Malposition of percutaneously inserted chest tubes is considered as a rare complication in critically ill patients. Its incidence, however, remains uncertain. The aims of the study were to assess the true incidence of chest tube malposition in critically ill patients and to identify predicting factors.

Methods

The authors prospectively studied 122 chest tubes percutaneously inserted in 75 consecutive critically ill patients. For clinical reasons independent of the study, thoracic computed tomography scanning was performed in 63 patients, allowing direct visualization of 106 chest tubes. Based on these findings, chest tube position was classified as intrapleural, intrafissural, or intraparenchymal. Factors predicting chest tube malposition were analyzed by univariate and multivariate analysis.

Results

The mean delay between chest tube placement and thoracic scan was 3.5+/-2.9 days.
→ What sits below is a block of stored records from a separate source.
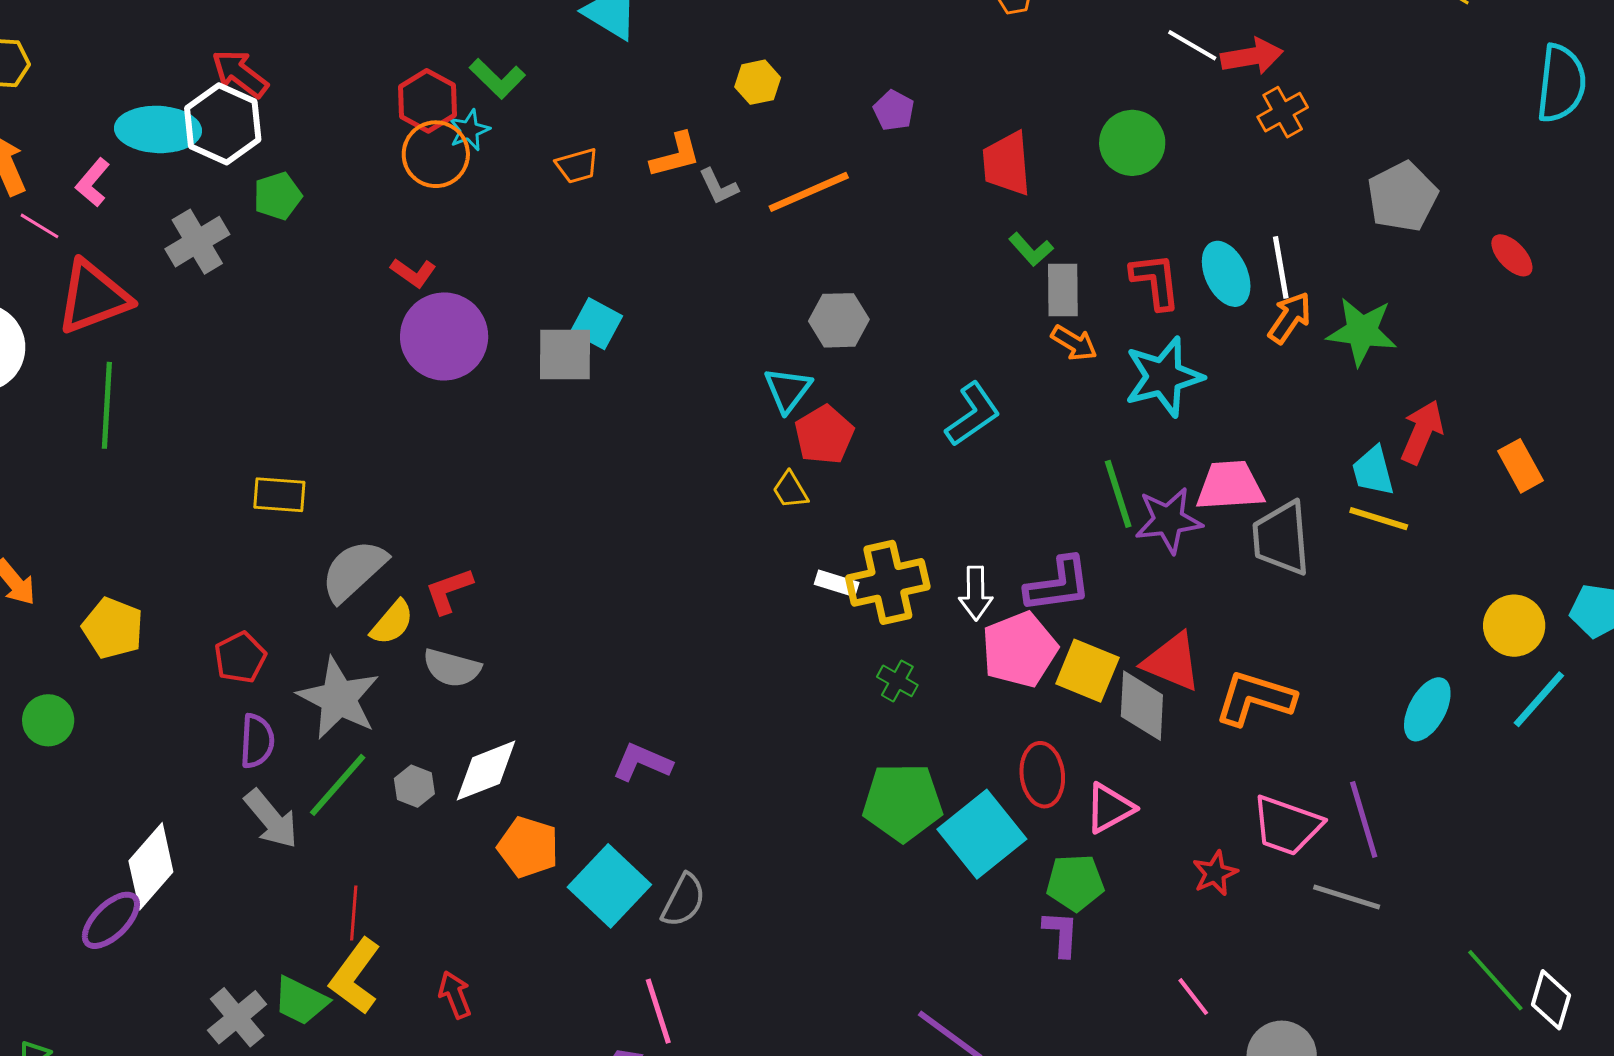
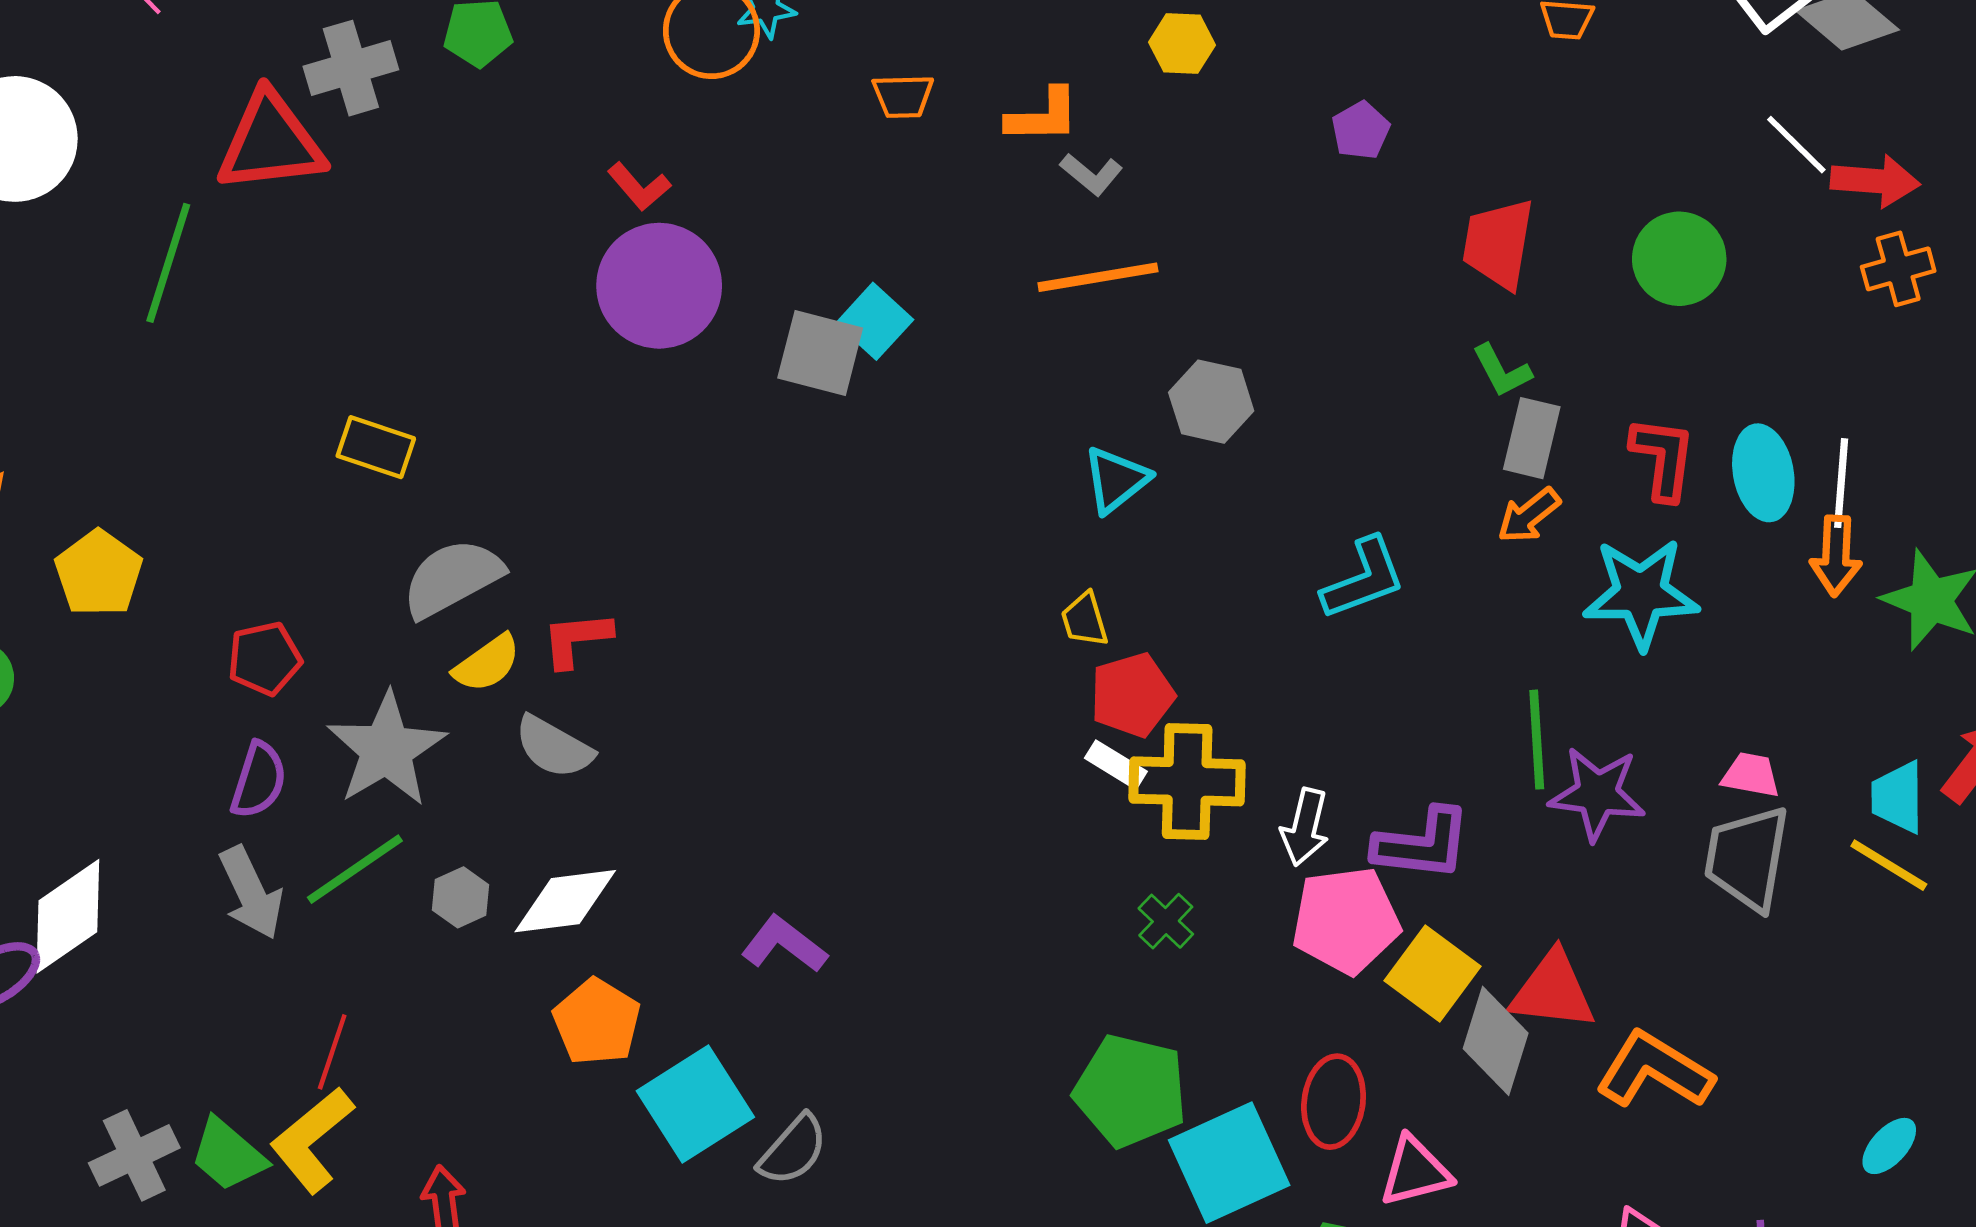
gray L-shape: (718, 186) -> (1091, 174), turned -39
orange line: (809, 192) -> (1098, 277), moved
red triangle: (93, 297) -> (271, 142), moved
orange arrow: (1290, 318) -> (1836, 556), turned 134
orange arrow: (1074, 343) -> (1529, 515), turned 96
red pentagon: (824, 435) -> (1132, 695), moved
pink trapezoid: (1230, 486) -> (1751, 775), moved, size x0.6
red triangle: (1172, 662) -> (1553, 991), turned -30
cyan ellipse: (1427, 709) -> (1889, 1146), size x0.7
Twenty-two chest tubes were diagnosed as being intrafissural (21%), and 10 were diagnosed as being intraparenchymal (9%). The only predicting factor associated with the risk of malposition was the use of a trocar for the percutaneous insertion of the chest tube (P=0.032).

Conclusions

Malposition was detected in 30% of percutaneously inserted chest tubes, a higher incidence than previously reported. Avoiding the use of a trocar may reduce significantly the incidence of chest tube malposition.
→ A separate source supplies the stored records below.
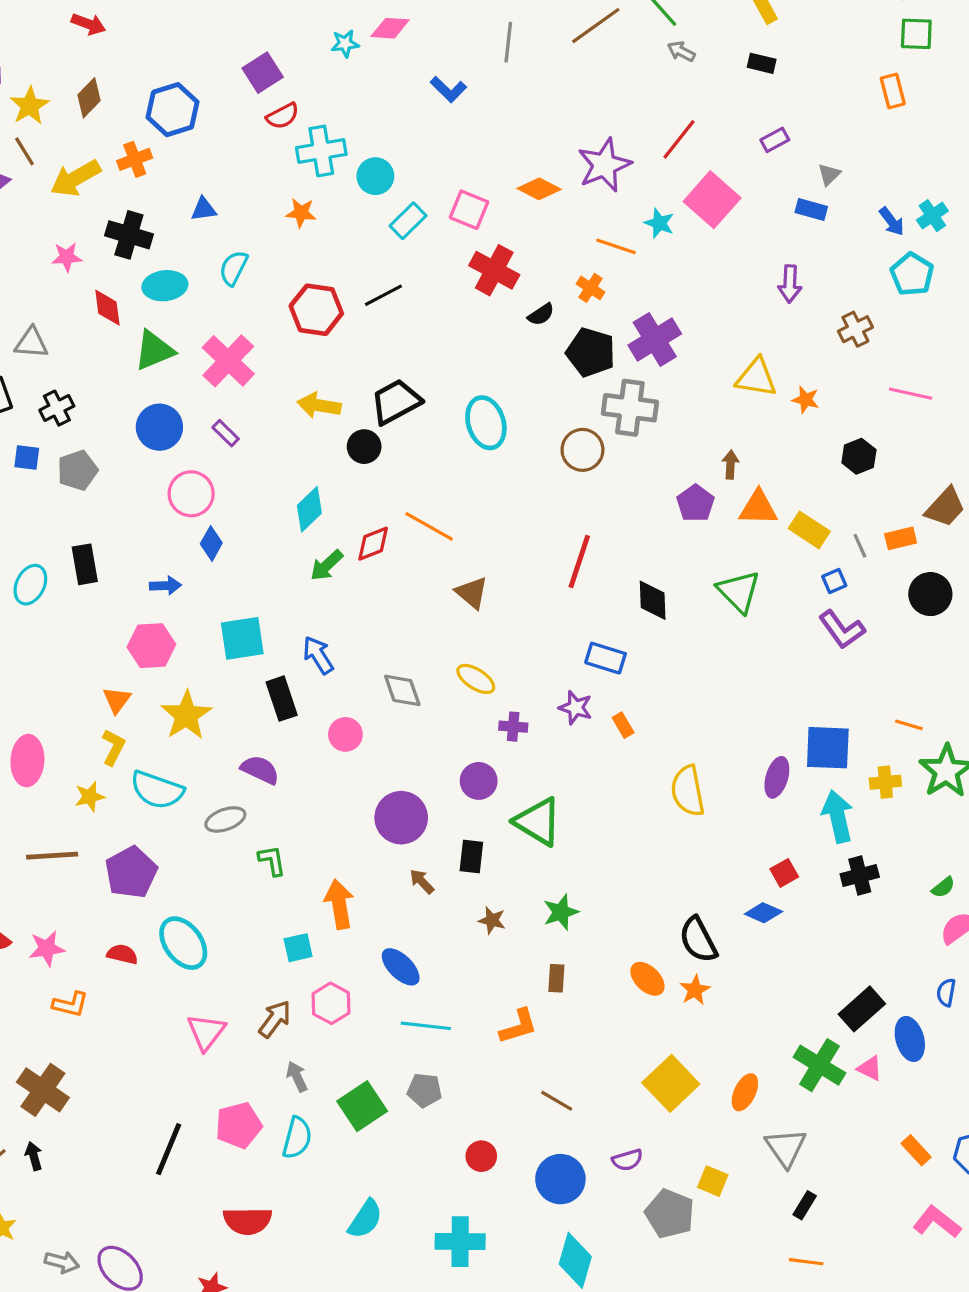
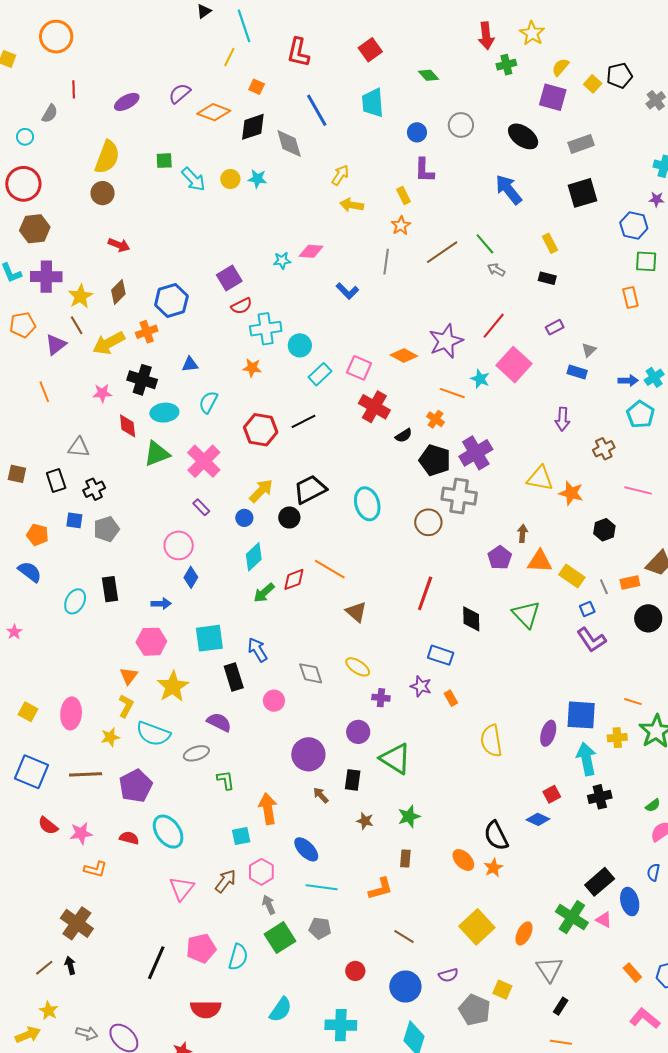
blue arrow: (892, 221) -> (628, 381), turned -54
orange star: (806, 400) -> (571, 493), size x1.4
yellow arrow: (319, 405) -> (261, 491), turned 124
blue circle: (159, 427) -> (244, 518), moved, size x0.6
gray arrow: (297, 1077) -> (269, 905), moved

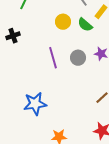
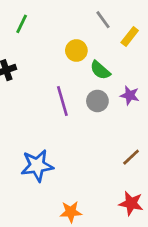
green semicircle: (85, 25) -> (100, 70), moved

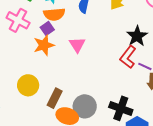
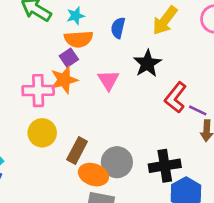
pink cross: (18, 20) -> (38, 91), moved, turned -30
black star: (137, 36) -> (147, 63), moved
black cross: (121, 108) -> (165, 166), turned -30

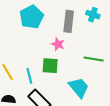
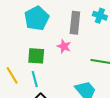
green square: (50, 66) -> (36, 56), moved

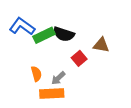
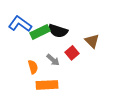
brown triangle: (101, 45) -> (92, 41), turned 35
gray arrow: (58, 78) -> (53, 60), moved, turned -96

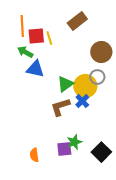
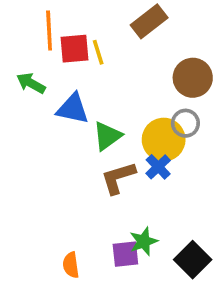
green arrow: (25, 52) -> (31, 83), moved
green triangle: (65, 84) -> (107, 136), moved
PERCUTANEOUS chest tube insertion is routinely performed in surgical wards, intensive care units (ICUs), and pneumology. Retrospective studies1–3have reported mainly complications of limited morbidity such as accidental endotracheal tube removal, cutaneous orifice infection, recurrent pneumothorax or hemothorax, and inefficient drainage. Recently, more severe complications have been described, including empyema and chest tube malposition, possibly associated with thoracic or abdominal organs injuries (perforation, laceration, or compression). Based on chest radiographs, the incidence of chest tube malposition is less than 3% in trauma patients1,2,4,5and in patients hospitalized in medical critical care unit or internal medicine service.3 

Three retrospective studies, however, reported a greater incidence of serious events complicating chest tube malposition. One autopsy study evidenced two lung lacerations in 18 patients with percutaneous chest tubes.6In 51 trauma patients with emergency tube thoracostomy performed before hospital admission,7thoracic computed tomography (CT) demonstrated a malposition rate of 26% (including 7% intraparenchymal and 12% intrafissural tubes). In another study, CT assessment of pleural drainage in 26 patients with empyema8identified three intraparenchymal and 8 intrafissural tubes. In these studies, frontal radiographs were inadequate for detecting chest tube malposition, whereas CT offered the sole possibility to assess correctly tube position.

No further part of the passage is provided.